Slow Food, which hosted its sixth annual "Flavor Fair" in Turin in late October, promotes the production of traditional, quality food in an environmentally sound way.

"Eating is an agricultural act," Petrini said. "Choosing quality food, produced respecting the environment and local traditions, can protect biodiversity and a fair and sustainable agriculture."

It's a message that resonates today as consumers become increasingly concerned about man's effect on the planet, be it through climate change or the destruction of natural habitats.

The United Nations says food production is the major cause of pollution and destruction of ecosystems because of the massive use of chemical pesticides and fertilizers.

All of the delicacies on show at Slow Food's fair in Turin -- including Peruvian potatoes, vanilla from Madagascar and Himalayan pink salt -- were organic, produced without synthetic fertilizers, herbicides, or hormones.

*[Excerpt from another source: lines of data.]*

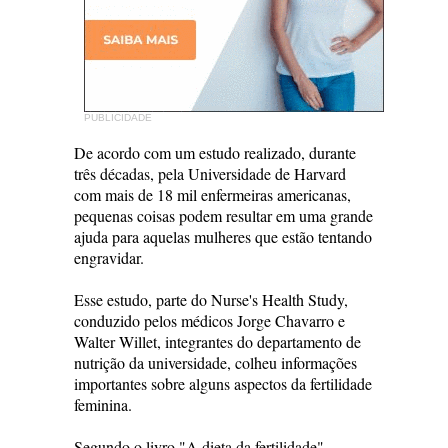
PUBLICIDADE
De acordo com um estudo realizado, durante
três décadas, pela Universidade de Harvard
com mais de 18 mil enfermeiras americanas,
pequenas coisas podem resultar em uma grande
ajuda para aquelas mulheres que estão tentando
engravidar.
Esse estudo, parte do Nurse's Health Study,
conduzido pelos médicos Jorge Chavarro e
Walter Willet, integrantes do departamento de
nutrição da universidade, colheu informações
importantes sobre alguns aspectos da fertilidade
feminina.
Segundo o livro "A dieta da fertilidade",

The taste fair brought together over 600 producers from around the world: Andean Indians wearing black hats and bright woolen vests displayed their wares alongside women from Mali in traditional cloth dresses, a farmer from Montana wearing a Stetson and Dutch cheese makers in straw hats.

From its origins as a personal crusade, Slow Food now has around 85,000 members in some 130 countries. They meet to educate people about eating well and to promote the understanding of how food is grown or raised through visits to producers. They also meet for dinners, of course.

LINKING PLATE AND PLANET

Slow Food's Web site describes its philosophy as "eco-gastronomy - a recognition of the strong connections between plate and planet."

Petrini says the movement, which has a snail as its symbol, is a rebellion against "the virus of fast life, which forces us to eat fast foods."

"Man invented the machine and then took it as a life model," said the sociologist who used to write restaurant reviews.

Slow Food has published books and founded a gastronomy university with officially recognized degrees in Petrini's hometown of Bra in northern Italy.

It has also evolved from promoting a life of sybaritic enjoyment to educating consumers so they can become "co-producers" and so affect the way food is produced through their everyday shopping choices.

The fair, which attracted more than 150,000 people over five days, showed the progress already made by Slow Food's push to create demand strong enough to affect the way food is produced.

Italy's Modena white cows -- which risk extinction -- are making a comeback as customers get to know and appreciate their richer Parmesan cheese, which was on display in Turin.

Albenga's purple asparagus, grown on only 10 hectares (25 acres) in the Ligurian town of that name, is surviving thanks to Slow Food's marketing.

At the other end of the scale, Italy's second-largest pasta maker, De Cecco, said at the fair it would start selling pasta made with Kamut, an Egyptian cereal with a third more protein and vitamins than the normal durum wheat used for pasta.

For Alessio Follone, 25, from Salina, an island north of Sicily, the fair offered a chance to promote hotels and boat rides, as well as the volcanic island's famous capers.
"I'm here to sell the island as a whole," he said.

Alongside the taste fair, Slow Food brought together 5,000 food producers from around the world to take part in a meeting called Terra Madre, or Mother Earth.

"They represent 1,700 communities, millions of people," Petrini said. "To the evils of globalization, we respond with Terra Madre: a virtuous global network to strengthen local economies and local production."

The producers form an informal network, and meet to exchange ideas and techniques and to share problems.

Slow Food aims to expand Terra Madre over the next two decades, but wants to keep its light, ad hoc structure.

"We should not become giants," Petrini said. "We should remain a small organization fostering a democratic, autonomous network of producers and co-producers."